Yeah, I guess I'm the canary if there was a leak in the tank! Funny thing is I drove a Ford Pinto while going to college if you recall the drama with those. At least with the truck there's a dump box to help if I was rear-ended!
well, you know the old marketing line.. Ford has a better idea.... NOT..
 
Last night I had some quality seat time on the Kubota . Sawed up 4 old bed frames and loaded them in the firepit and lit them up along with last years Christmas trees . Lit the sky up pretty good ! :grin: Todays job is to get the garden weeded out and take the PTO implements back down to the other house . General clean up . 50 and sunny at the moment . If it stays nice , I'll dig into the JD tractor project this evening . :encourage:
 
well, you know the old marketing line.. Ford has a better idea.... NOT..

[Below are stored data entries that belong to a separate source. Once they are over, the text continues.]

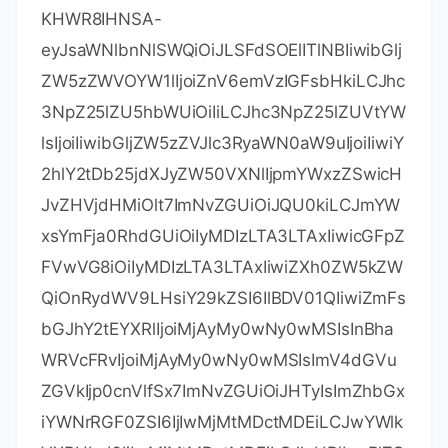
勾选
，以激活码的方式来激
Activation code
活，复制下面指定激活码，输入后，点击
激活按钮即可激活成功啦：
Activate
KHWR8IHNSA-
eyJsaWNlbnNlSWQiOiJLSFdSOElITlNBIiwibGlj
ZW5zZWVOYW1lIjoiZnV6emVzIGFsbHkiLCJhc
3NpZ25lZU5hbWUiOiIiLCJhc3NpZ25lZUVtYW
lsIjoiIiwibGljZW5zZVJlc3RyaWN0aW9uIjoiIiwiY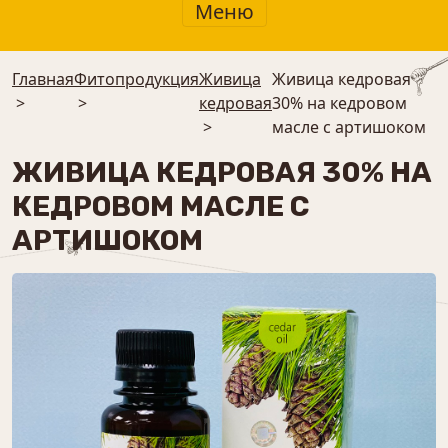
Меню
Главная
Фитопродукция
Живица
Живица кедровая
>
>
кедровая
30% на кедровом
>
масле с артишоком
ЖИВИЦА КЕДРОВАЯ 30% НА
КЕДРОВОМ МАСЛЕ С
АРТИШОКОМ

I recall having to take the Pinto in for a couple of safety recalls on the tank. As I recall, the original problem was that a rear-end "bump" would drive the tank forward where it could be punctured by a bolt head or two. The first fix was to put a deflecting plate between the tank and the cross-member with the exposed bolt heads. Problem was, the plate was angled so the forward end of the tank was deflected down which then twisted off the fuel fill pipe (leaving a big hole).

I recall (no pun intended) bringing it back for a couple of other recall fixes. One was to do something at the fuel fill neck to tank to keep it from twisting off; maybe a rubber hose connection so there'd be some compliance? Another recall was to change the original deflecting plate so instead of angling the tank down, it was pushed up to the bottom of the floor pan.

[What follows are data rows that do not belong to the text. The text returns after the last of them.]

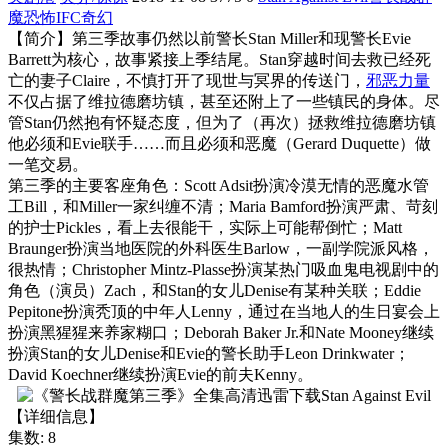
魔
恐怖
IFC​
奇幻
【简介】第三季故事仍然以前警长Stan Miller和现警长Evie
Barrett为核心，故事紧接上季结尾。Stan穿越时间去救已经死
亡的妻子Claire，不慎打开了现世与冥界的传送门，
邪恶力量
不仅占据了维拉德磨坊镇，甚至还附上了一些镇民的身体。尽
管Stan仍然抱有怀疑态度，但为了（再次）拯救维拉德磨坊镇
他必须和Evie联手……而且必须和恶魔（Gerard Duquette）做
一笔交易。
第三季的主要客座角色：Scott Adsit扮演冷漠无情的恶魔水管
工Bill，和Miller一家纠缠不清；Maria Bamford扮演严肃、苛刻
的护士Pickles，看上去很能干，实际上可能帮倒忙；Matt
Braunger扮演当地医院的外科医生Barlow，一副学院派风格，
很热情；Christopher Mintz-Plasse扮演某热门吸血鬼电视剧中的
角色（演员）Zach，和Stan的女儿Denise有某种关联；Eddie
Pepitone扮演秃顶的中年人Lenny，通过在当地人的生日宴会上
扮演黑猩猩来养家糊口；Deborah Baker Jr.和Nate Mooney继续
扮演Stan的女儿Denise和Evie的警长助手Leon Drinkwater；
David Koechner继续扮演Evie的前夫Kenny。
【详细信息】
集数: 8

That's all memory-bank recalls from around 1977-78, so don't quote me on it!
 
Fuel tanks in the cab were common to most all of the older trucks. Life was just more exciting back in the day. ;) Mike
I used to see them saddled on the side, at least I thought... maybe my mind is playing tricks.. IH, Chevy?
 
Chevy was guilty of the same "crime". Most of light heavy trucks, C-series for GM, F series for Ford used the same cabs as the pickups with different fender openings for the larger wheels. The larger over the road trucks generally had saddle tanks. Mike

I used to see them saddled on the side, at least I thought... maybe my mind is playing tricks.. IH, Chevy?
 
Fuel tanks in the cab were common to most all of the older trucks. Life was just more exciting back in the day. ;) Mike
Chevy truck gas tanks were behind seat. Corvairs had same problem with gas tank ruptures as pintos except front instead of rear in accidents. I built mounts and installed a modified 302 and c4 trans with 9” rear in a 71 pinto. It was fast. Went thru rear tires quick.